US Services PMI (Sep)
The IHS Markit US Services PMI was confirmed at 54.6 in September 2020, down from the previous month’s 17-month high of 55.0. Still, the latest reading signaled a solid upturn in service sector business activity. New business expanded the most since March 2019 boosted by strengthening customer demand and amid the second-strongest increase in exports since data collection for the series began six years ago. In addition, the rate of job creation was the second-quickest since February 2019 and backlogs of work rose for the third month running. On the price front, input costs increased at a sharp rate due to greater wage and equipment costs, with many highlighting the uptick in PPE prices. Selling prices rose at the fastest rate since September 2018 and outpaced the rise in cost burdens, as firms took advantage of stronger demand conditions. Looking ahead, business confidence slumped to a four-month low amid concerns regarding the COVID-19 pandemic.

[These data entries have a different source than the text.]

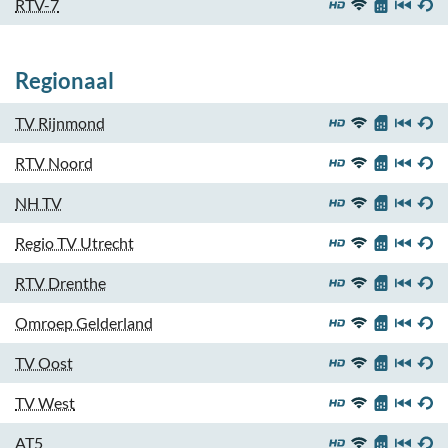
RTV-7
Regionaal
TV Rijnmond
RTV Noord
NH TV
Regio TV Utrecht
RTV Drenthe
Omroep Gelderland
TV Oost
TV West
AT5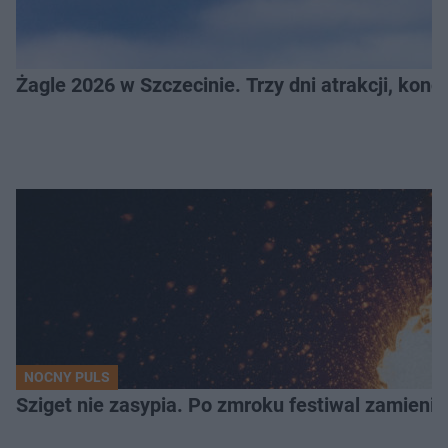
Żagle 2026 w Szczecinie. Trzy dni atrakcji, konc
NOCNY PULS
Sziget nie zasypia. Po zmroku festiwal zamienia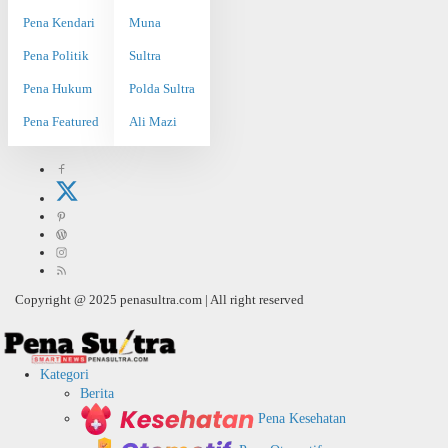
Pena Kendari
Muna
Pena Politik
Sultra
Pena Hukum
Polda Sultra
Pena Featured
Ali Mazi
Copyright @ 2025 penasultra.com | All right reserved
Kategori
Berita
Pena Kesehatan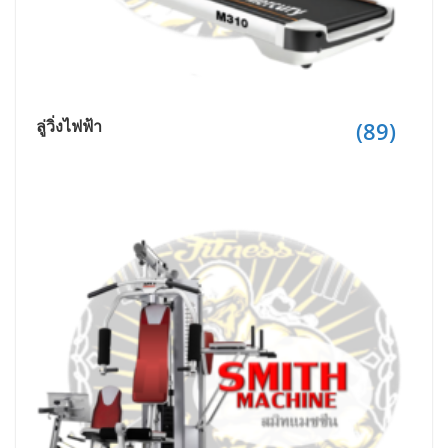
ลู่วิ่งไฟฟ้า
(89)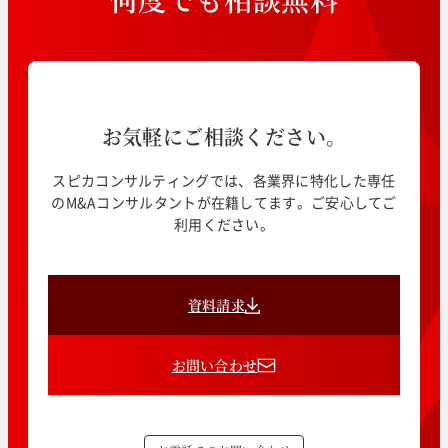
お気軽にご相談ください。
スピカコンサルティングでは、各業界に特化した専任
のM&Aコンサルタントが在籍してます。ご安心してご
利用ください。
資料請求
お問い合わせ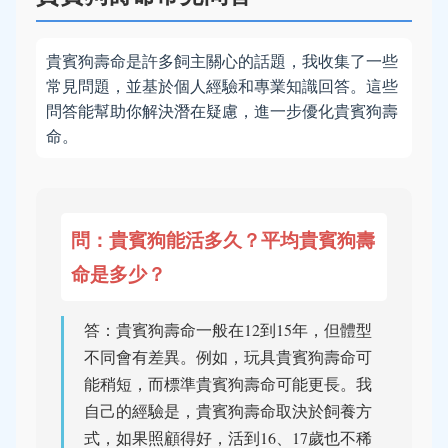
貴賓狗壽命是許多飼主關心的話題，我收集了一些
常見問題，並基於個人經驗和專業知識回答。這些
問答能幫助你解決潛在疑慮，進一步優化貴賓狗壽
命。
問：貴賓狗能活多久？平均貴賓狗壽
命是多少？
答：貴賓狗壽命一般在12到15年，但體型
不同會有差異。例如，玩具貴賓狗壽命可
能稍短，而標準貴賓狗壽命可能更長。我
自己的經驗是，貴賓狗壽命取決於飼養方
式，如果照顧得好，活到16、17歲也不稀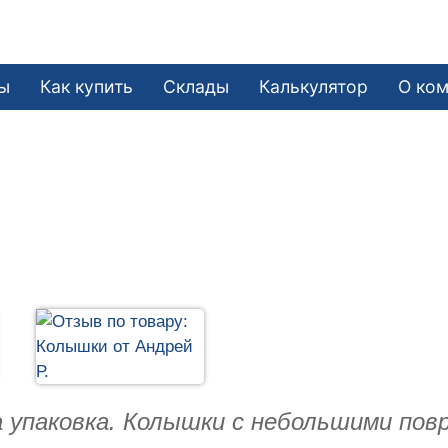
ы
Как купить
Склады
Калькулятор
О ко
 упаковка. Колышки с небольшими повр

US ISM Non-Manufacturing PMI (Sep)
The ISM Non-Manufacturing PMI for the US increased to 57.8 in September of 2020 from 56.9 in August, beating market expectations of 56.3. The reading pointed to the fourth straight month of expansion in the non-manufacturing sector as the economy recovers from the coronavirus hit. Faster increases were seen for business activity (63 vs 62.4) and new orders (61.5 vs 56.8) and employment rebounded (51.8 vs 47.9). Inventories fell less (48.8 vs 45.8) and price pressures eased (59 vs 64.2). “Respondents’ comments remain mostly optimistic about business conditions and the economy, which correlates directly to those businesses that are operating. There continues to be capacity and logistics issues, as business volumes have increased” said Anthony Nieves, Chair of the ISM.

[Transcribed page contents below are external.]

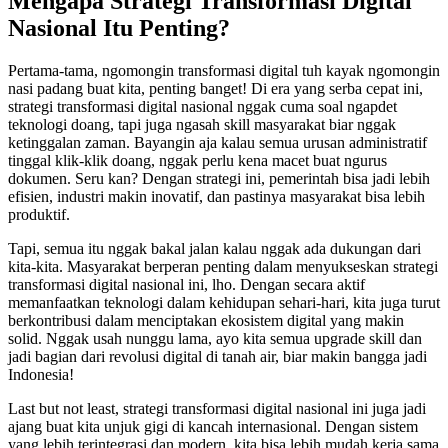
Mengapa Strategi Transformasi Digital
Nasional Itu Penting?
Pertama-tama, ngomongin transformasi digital tuh kayak ngomongin
nasi padang buat kita, penting banget! Di era yang serba cepat ini,
strategi transformasi digital nasional nggak cuma soal ngapdet
teknologi doang, tapi juga ngasah skill masyarakat biar nggak
ketinggalan zaman. Bayangin aja kalau semua urusan administratif
tinggal klik-klik doang, nggak perlu kena macet buat ngurus
dokumen. Seru kan? Dengan strategi ini, pemerintah bisa jadi lebih
efisien, industri makin inovatif, dan pastinya masyarakat bisa lebih
produktif.
Tapi, semua itu nggak bakal jalan kalau nggak ada dukungan dari
kita-kita. Masyarakat berperan penting dalam menyukseskan strategi
transformasi digital nasional ini, lho. Dengan secara aktif
memanfaatkan teknologi dalam kehidupan sehari-hari, kita juga turut
berkontribusi dalam menciptakan ekosistem digital yang makin
solid. Nggak usah nunggu lama, ayo kita semua upgrade skill dan
jadi bagian dari revolusi digital di tanah air, biar makin bangga jadi
Indonesia!
Last but not least, strategi transformasi digital nasional ini juga jadi
ajang buat kita unjuk gigi di kancah internasional. Dengan sistem
yang lebih terintegrasi dan modern, kita bisa lebih mudah kerja sama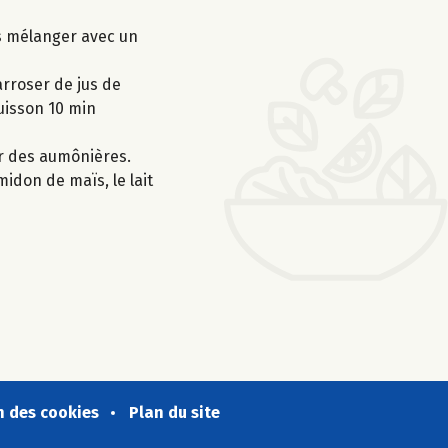
is mélanger avec un
rroser de jus de
cuisson 10 min
er des aumônières.
midon de maïs, le lait
n des cookies
Plan du site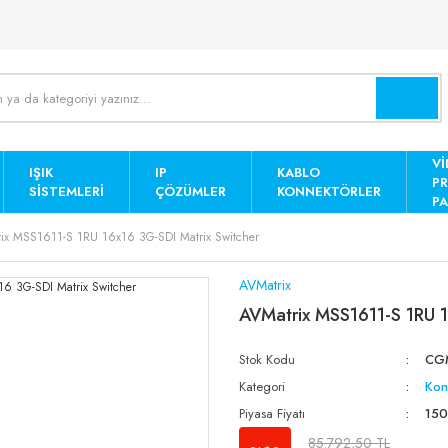
Vİ
IŞIK
IP
KABLO
P
SISTEMLERI
ÇÖZÜMLER
KONNEKTÖRLER
PA
ix MSS1611-S 1RU 16x16 3G-SDI Matrix Switcher
AVMatrix
AVMatrix MSS1611-S 1RU 1
Stok Kodu
CG
Kategori
Konv
Piyasa Fiyatı
150
85.792,50 TL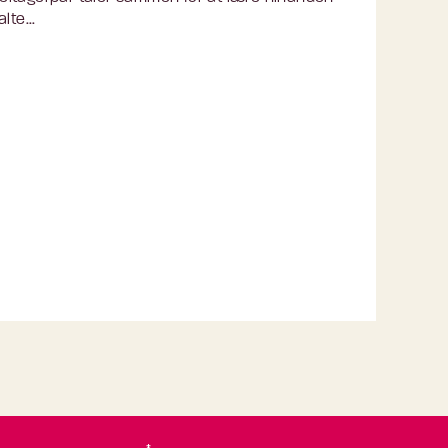
te...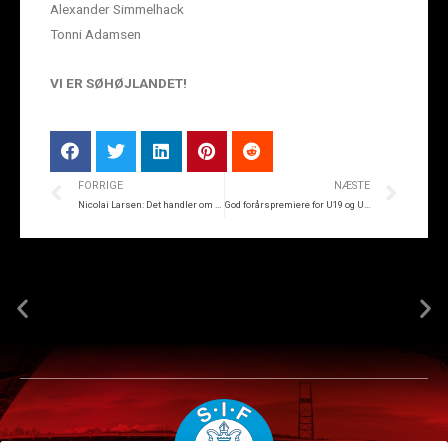
Alexander Simmelhack
Tonni Adamsen
VI ER SØHØJLANDET!
FORRIGE
NÆSTE
Nicolai Larsen: Det handler om at knokle på
God forårspremiere for U19 og U17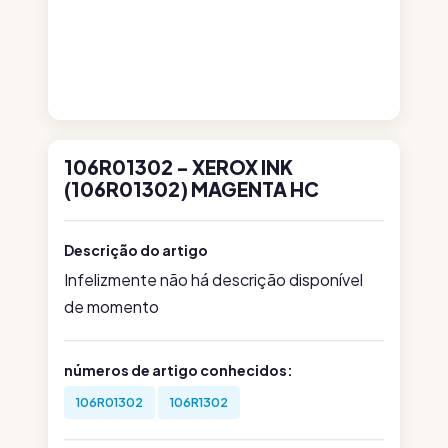
106R01302 - XEROX INK
(106R01302) MAGENTA HC
Descrição do artigo
Infelizmente não há descrição disponível
de momento
números de artigo conhecidos:
106R01302
106R1302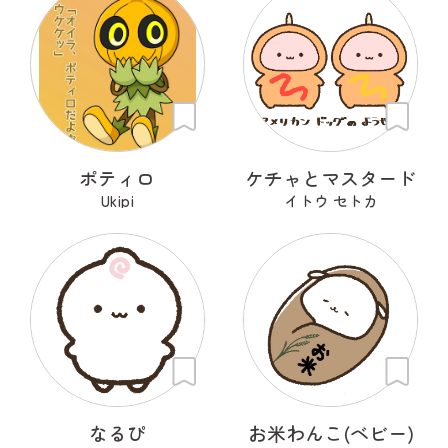
ポティロ
ケチャとマスタード
Ukipi
イトウ セトカ
なるぴ
お米わんこ(ベビー)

Euro Area Retail Sales MoM
Eurozone’s retail trade rose by 4.4 percent from a month earlier in August 2020, following a revised 1.8 percent drop in July and beating market expectations of a 2.4 percent growth, as countries across the region continued to relax COVID-19 containment measures. Non-food products sales rebounded 6.1 percent (vs -4.6 percent in July) boosted by on-line trade (12.4 percent vs -11.2 percent), and sales of textiles, clothing, footwear (7.7 percent vs -3.8 percent) and pharmaceutical and medical goods (3.2 percent vs -0.5 percent). Food, drinks, tobacco trade grew 2.4 percent after being unchanged in July, while automotive fuel sales advanced 2.1 percent, compared to 8.9 percent in the previous month. Year-on-year, retail sales jumped 3.7 percent, the most since November 2017 and above forecasts of 2.2 percent.